The Food Bank of Manatee is giving Coupe another opportunity.

He is using his woodturning talents, as are other members of the Sarasota Woodturners, to carve wooden bowls for the Empty Bowls fundraiser Nov. 3 in Lakewood Ranch.

“This event is all about the symbolic meaning of soup and bread and represents all the empty bowls within the community,” said Stephanie Grepling, marketing director for Meals on Wheels Plus of Manatee, which operates the Food Bank. “Having soup and bread can mean the difference between having a nutritional meal or not.”

According to the Food Bank, one in four children and one in seven adults in Manatee County are considered “food insecure,” meaning there is at least a $20 per week shortfall to feed that person. That’s 14.1% of Manatee’s 343,700 population.

“That’s a critical decision between bills or medicine or rent,” Grepling said. “The need is critical right now.

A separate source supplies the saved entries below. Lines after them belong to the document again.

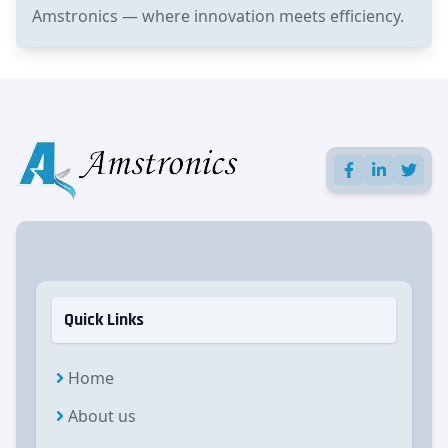
Amstronics — where innovation meets efficiency.
Quick Links
Home
About us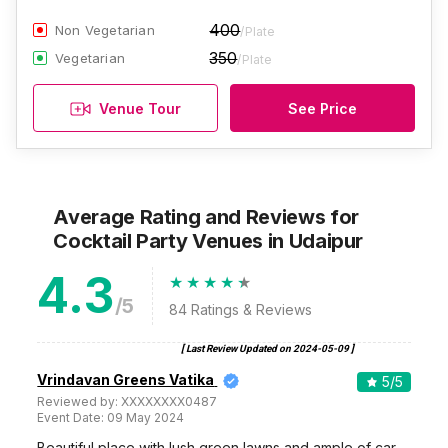
400
Non Vegetarian
/Plate
350
Vegetarian
/Plate
Venue Tour
See Price
Average Rating and Reviews
for
Cocktail Party Venues
in Udaipur
4.3
/5
84
Ratings & Reviews
[ Last Review Updated on
2024-05-09
]
Vrindavan Greens Vatika
5
/5
Reviewed by:
XXXXXXXX0487
Event Date:
09 May 2024
Beautiful place with lush green lawns and ample of car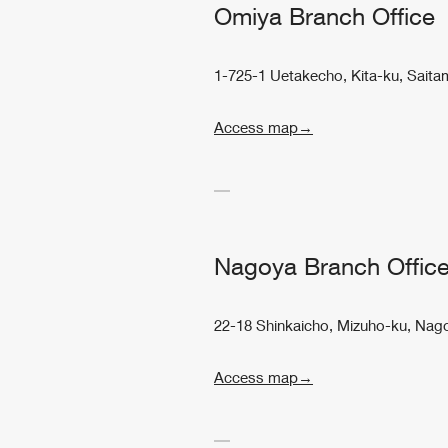
Omiya Branch Office
1-725-1 Uetakecho, Kita-ku, Saita
Access map→
Nagoya Branch Offic
22-18 Shinkaicho, Mizuho-ku, Nago
Access map→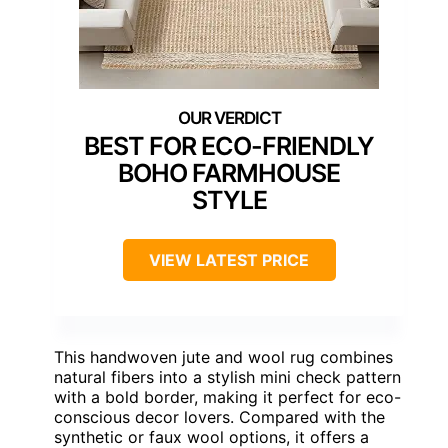
BEST FOR ECO-FRIENDLY
BOHO FARMHOUSE
STYLE
VIEW LATEST PRICE
This handwoven jute and wool rug combines
natural fibers into a stylish mini check pattern
with a bold border, making it perfect for eco-
conscious decor lovers. Compared with the
synthetic or faux wool options, it offers a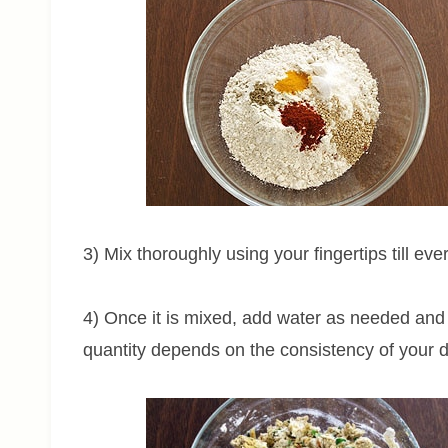
3) Mix thoroughly using your fingertips till ev
4) Once it is mixed, add water as needed and
quantity depends on the consistency of your dal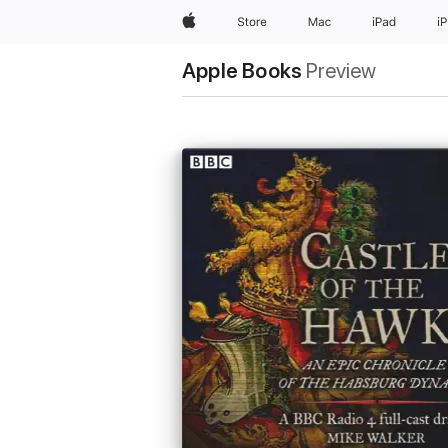
Apple
Store
Mac
iPad
i
Apple Books
Preview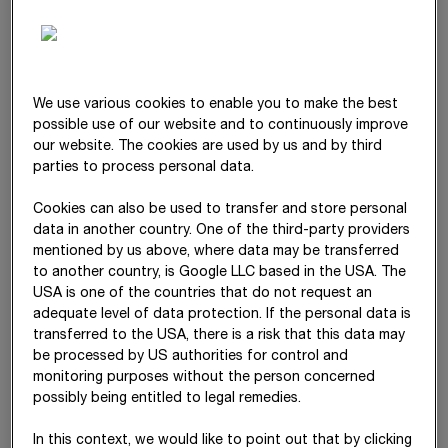
Differences
–
–
–
arising from
currency
translation
Change in
–
–
–
23
We use various cookies to enable you to make the best
equity-
possible use of our website and to continuously improve
accounted
our website. The cookies are used by us and by third
investments
parties to process personal data.
Change in
–
–
–
43,09
Cookies can also be used to transfer and store personal
actuarial gains
data in another country. One of the third-party providers
and losses
mentioned by us above, where data may be transferred
to another country, is Google LLC based in the USA. The
Change in
–
–
–
USA is one of the countries that do not request an
interest rate
adequate level of data protection. If the personal data is
swap
transferred to the USA, there is a risk that this data may
be processed by US authorities for control and
Deferred tax
–
–
–
-16,89
monitoring purposes without the person concerned
relating to other
possibly being entitled to legal remedies.
comprehensive
income
In this context, we would like to point out that by clicking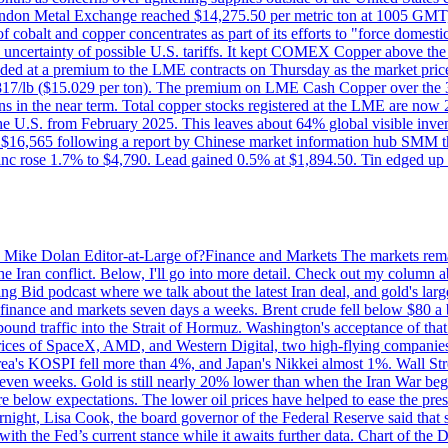
on Metal Exchange reached $14,275.50 per metric ton at 1005 GMT, u
cobalt and copper concentrates as part of its efforts to "force domesti
uncertainty of possible U.S. tariffs. It kept COMEX Copper above the 
ed at a premium to the LME contracts on Thursday as the market priced
6.817/lb ($15.029 per ton). The premium on LME Cash Copper over the 3
ons in the near term. Total copper stocks registered at the LME are no
ed the U.S. from February 2025. This leaves about 64% global visible i
, at $16,565 following a report by Chinese market information hub SMM t
nc rose 1.7% to $4,790. Lead gained 0.5% at $1,894.50. Tin edged up
by Mike Dolan Editor-at-Large of?Finance and Markets The markets rema
e Iran conflict. Below, I'll go into more detail. Check out my column a
ing Bid podcast where we talk about the latest Iran deal, and gold's lar
 in finance and markets seven days a weeks. Brent crude fell below $80 a
bound traffic into the Strait of Hormuz. Washington's acceptance of that
prices of SpaceX, AMD, and Western Digital, two high-flying companie
orea's KOSPI fell more than 4%, and Japan's Nikkei almost 1%. Wall Stree
 seven weeks. Gold is still nearly 20% lower than when the Iran War beg
re below expectations. The lower oil prices have helped to ease the pres
t, Lisa Cook, the board governor of the Federal Reserve said that she w
ith the Fed’s current stance while it awaits further data. Chart of the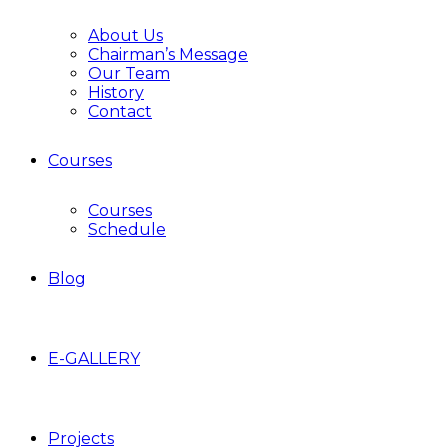
About Us
Chairman’s Message
Our Team
History
Contact
Courses
Courses
Schedule
Blog
E-GALLERY
Projects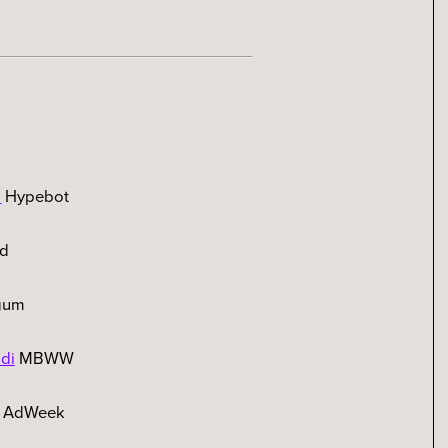
s
Hypebot
rd
gum
di
MBWW
AdWeek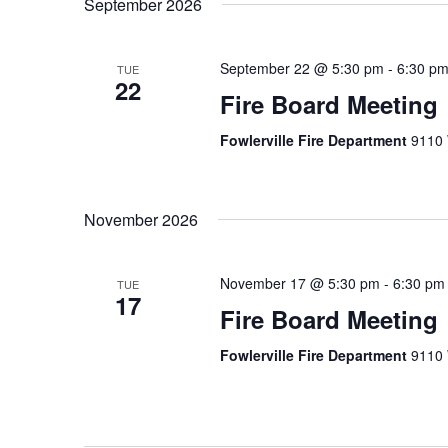
September 2026
September 22 @ 5:30 pm
-
6:30 p
TUE
22
Fire Board Meeting
Fowlerville Fire Department
9110 
November 2026
November 17 @ 5:30 pm
-
6:30 pm
TUE
17
Fire Board Meeting
Fowlerville Fire Department
9110 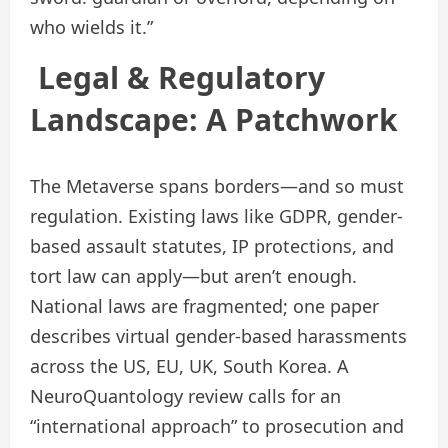
who wields it.”
Legal & Regulatory
Landscape: A Patchwork
The Metaverse spans borders—and so must
regulation. Existing laws like GDPR, gender-
based assault statutes, IP protections, and
tort law can apply—but aren’t enough.
National laws are fragmented; one paper
describes virtual gender-based harassments
across the US, EU, UK, South Korea. A
NeuroQuantology review calls for an
“international approach” to prosecution and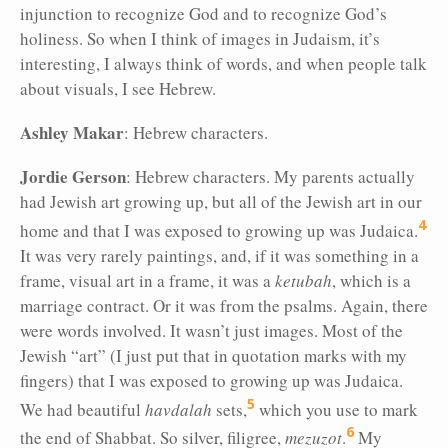
injunction to recognize God and to recognize God’s
holiness. So when I think of images in Judaism, it’s
interesting, I always think of words, and when people talk
about visuals, I see Hebrew.
Ashley Makar
:
Hebrew characters.
Jordie Gerson
: Hebrew characters. My parents actually
had Jewish art growing up, but all of the Jewish art in our
4
home and that I was exposed to growing up was Judaica.
It was very rarely paintings, and, if it was something in
a
frame, visual art in a frame, it was a
ketubah
, which is a
marriage contract. Or it was from the psalms. Again, there
were words involved. It wasn’t just images. Most of the
Jewish “art” (I just put that in quotation marks with my
fingers) that I was exposed to growing up was Judaica.
5
We had beautiful
havdalah
sets,
which you use to mark
6
the end of Shabbat. So silver, filigree,
mezuzot
.
My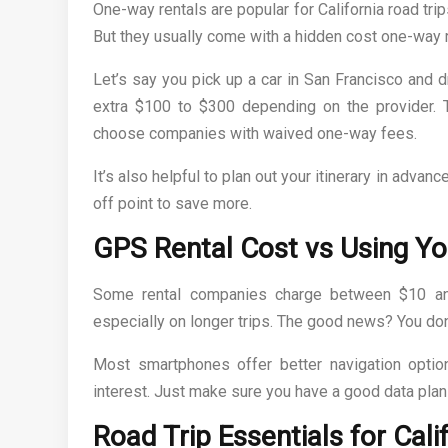
One-way rentals are popular for California road trip
But they usually come with a hidden cost one-way r
Let’s say you pick up a car in San Francisco and 
extra $100 to $300 depending on the provider. 
choose companies with waived one-way fees.
It’s also helpful to plan out your itinerary in advanc
off point to save more.
GPS Rental Cost vs Using Y
Some rental companies charge between $10 and
especially on longer trips. The good news? You do
Most smartphones offer better navigation options
interest. Just make sure you have a good data plan
Road Trip Essentials for Cali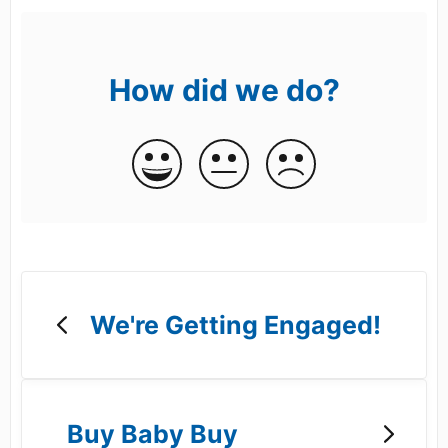
How did we do?
We're Getting Engaged!
Buy Baby Buy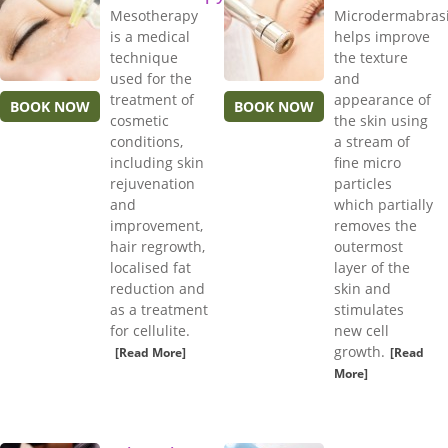
Mesotherapy
Microdermabras
is a medical
helps improve
technique
the texture
used for the
and
treatment of
appearance of
BOOK NOW
BOOK NOW
cosmetic
the skin using
conditions,
a stream of
including skin
fine micro
rejuvenation
particles
and
which partially
improvement,
removes the
hair regrowth,
outermost
localised fat
layer of the
reduction and
skin and
as a treatment
stimulates
for cellulite.
new cell
growth.
[Read More]
[Read
More]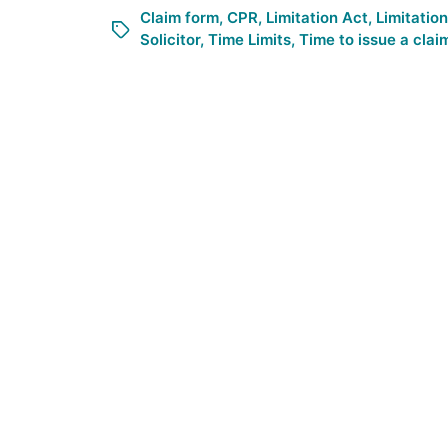
Claim form
,
CPR
,
Limitation Act
,
Limitatio
Solicitor
,
Time Limits
,
Time to issue a clai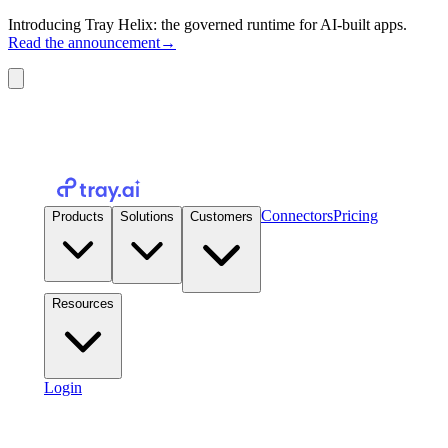
Introducing Tray Helix: the governed runtime for AI-built apps.
Read the announcement
→
Connectors
Pricing
Products
Solutions
Customers
Resources
Login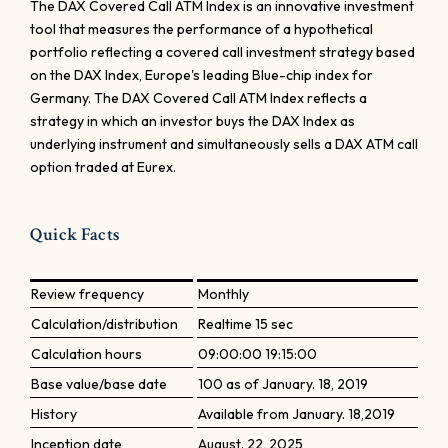
The DAX Covered Call ATM Index is an innovative investment
tool that measures the performance of a hypothetical
portfolio reflecting a covered call investment strategy based
on the DAX Index, Europe's leading Blue-chip index for
Germany. The DAX Covered Call ATM Index reflects a
strategy in which an investor buys the DAX Index as
underlying instrument and simultaneously sells a DAX ATM call
option traded at Eurex.
Quick Facts
Review frequency
Monthly
Calculation/distribution
Realtime 15 sec
Calculation hours
09:00:00 19:15:00
Base value/base date
100 as of January. 18, 2019
History
Available from January. 18,2019
Inception date
August. 22, 2025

The money that is collected (from Empty Bowls) and all proceeds go to The Food Bank of Manatee.”

The Food Bank distributes food to 115 pantries and food kitchens.

For the Empty Bowls event, guests enjoy a meal of soup and bread and can take home a commemorative bowl to help remember there are empty bowls to be filled. Most of the bowls are ceramic and have been decorated by local artists or individuals via paint parties.

However, the more than 150 bowls created by the woodturners will be reserved for individuals who purchase VIP tickets to the event.

Sarasota Woodturners club president Tom Falcone, who attended an Empty Bowls event last year, said his group partnered with The Food Bank because 97 cents of every dollar raised by The Food Bank goes into programming.

Advantage Lumber, in Sarasota, donated wood for the project.